A CSV parser for Rust, with Serde support.
The Unlicense
1.71k stars 219 forks source link

csv::ReaderBuilder::from_reader() moves the file reader. #301

Open ruffianeo opened 1 year ago

ruffianeo commented 1 year ago

Thank you for taking the time to file a bug report. The following describes some guidelines to creating a minimally useful ticket.

Above all else: do not describe your problem, SHOW your problem.

version = "1.2.0"

I have a mixed content scenario in my files:

let mut file_reader = std::io::BufReader::new(f);
  let mut nfields_string = String::new();
  let _ = file_reader
    .read_line(&mut nfields_string)
    .expect("rankings.txt - could not read first line.");
  let mut csv_reader = csv::ReaderBuilder::new()
    .has_headers(false)
    .trim(csv::Trim::Fields)
    .from_reader(file_reader);
  // ... no access to <more-other-stuff> because the file_reader has been moved!
  // ...

This use case is not really supported the way the crate works right now.

The issue also pops up, for example, if you want to dump the remainder of the file into some error log and you use the `Èrror::position()``to seek the file reader and read to end. And given, that I see sporadic csv reader failures in my application (the cvs records are also written with the csv writer of the same crate), it is hard to track down those sporadic failures in a live environment.

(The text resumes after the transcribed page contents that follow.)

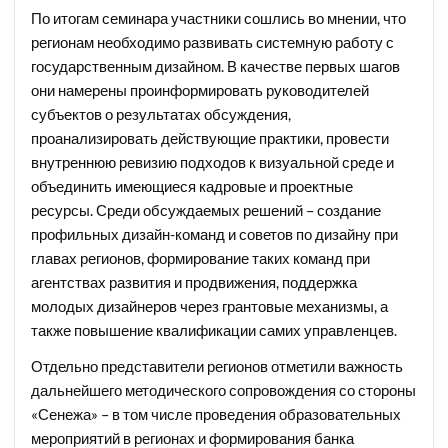
По итогам семинара участники сошлись во мнении, что
регионам необходимо развивать системную работу с
государственным дизайном. В качестве первых шагов
они намерены проинформировать руководителей
субъектов о результатах обсуждения,
проанализировать действующие практики, провести
внутреннюю ревизию подходов к визуальной среде и
объединить имеющиеся кадровые и проектные
ресурсы. Среди обсуждаемых решений – создание
профильных дизайн-команд и советов по дизайну при
главах регионов, формирование таких команд при
агентствах развития и продвижения, поддержка
молодых дизайнеров через грантовые механизмы, а
также повышение квалификации самих управленцев.
Отдельно представители регионов отметили важность
дальнейшего методического сопровождения со стороны
«Сенежа» – в том числе проведения образовательных
мероприятий в регионах и формирования банка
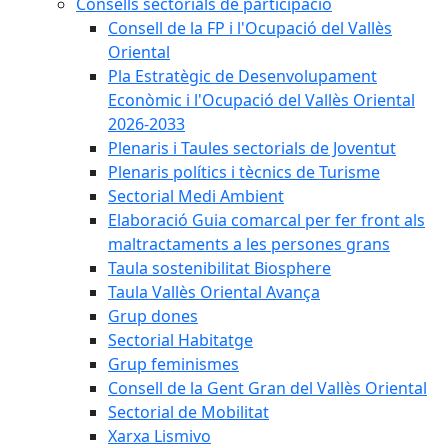
Consells sectorials de participació
Consell de la FP i l'Ocupació del Vallès
Oriental
Pla Estratègic de Desenvolupament
Econòmic i l'Ocupació del Vallès Oriental
2026-2033
Plenaris i Taules sectorials de Joventut
Plenaris polítics i tècnics de Turisme
Sectorial Medi Ambient
Elaboració Guia comarcal per fer front als
maltractaments a les persones grans
Taula sostenibilitat Biosphere
Taula Vallès Oriental Avança
Grup dones
Sectorial Habitatge
Grup feminismes
Consell de la Gent Gran del Vallès Oriental
Sectorial de Mobilitat
Xarxa Lismivo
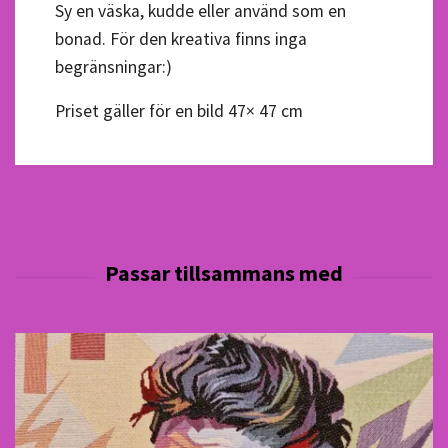
Sy en väska, kudde eller använd som en
bonad. För den kreativa finns inga
begränsningar:)
Priset gäller för en bild 47× 47 cm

Include a complete program demonstrating a problem.

See above for a snippet, showing the inconvenience. The inconvenience is by design. So a working example of how the file_reader is moved is not really helpful.

What is the expected or desired behavior of the code above?

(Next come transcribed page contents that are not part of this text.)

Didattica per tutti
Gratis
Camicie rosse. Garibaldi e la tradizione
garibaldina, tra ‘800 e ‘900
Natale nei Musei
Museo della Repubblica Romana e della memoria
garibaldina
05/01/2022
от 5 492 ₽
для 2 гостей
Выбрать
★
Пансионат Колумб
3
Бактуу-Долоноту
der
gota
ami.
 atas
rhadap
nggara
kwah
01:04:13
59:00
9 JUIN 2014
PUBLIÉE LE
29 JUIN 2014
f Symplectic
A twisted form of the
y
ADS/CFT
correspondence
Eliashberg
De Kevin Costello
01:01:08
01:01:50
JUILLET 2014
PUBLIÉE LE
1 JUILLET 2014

The expected behavior is that the from_reader() does not move the file reader. Or that there is an alternative, so mixed file content scenarios are supported better.

BurntSushi commented 1 year ago

I'm not clear what the issue is here. The csv crate does not require ownership of a reader. It only requires something that implements the Read trait. So you can pass &mut rdr instead of rdr for example. And even if you can't do that for some reason, you can use the into_inner API to get the underlying reader back out.

Also, any csv data written by this crate is definitely going to be parseable by this crate too. If you're getting errors, it's likely due to something else.

The mixed content use case is indeed quite tricky, but I think it's inherently tricky unless you roll your own parser. For example, it might be simpler to use the csv-core crate instead.

ruffianeo commented 1 year ago

Yes, I apologize. Using &mut file_reader actually works. Not the brightest of days I had when I wrote this issue... As for my sporadic corruptions: When the new version of the file got shorter than the previous one, the corruption showed up, because I have to call .truncate(true) on the file I overwrite, too..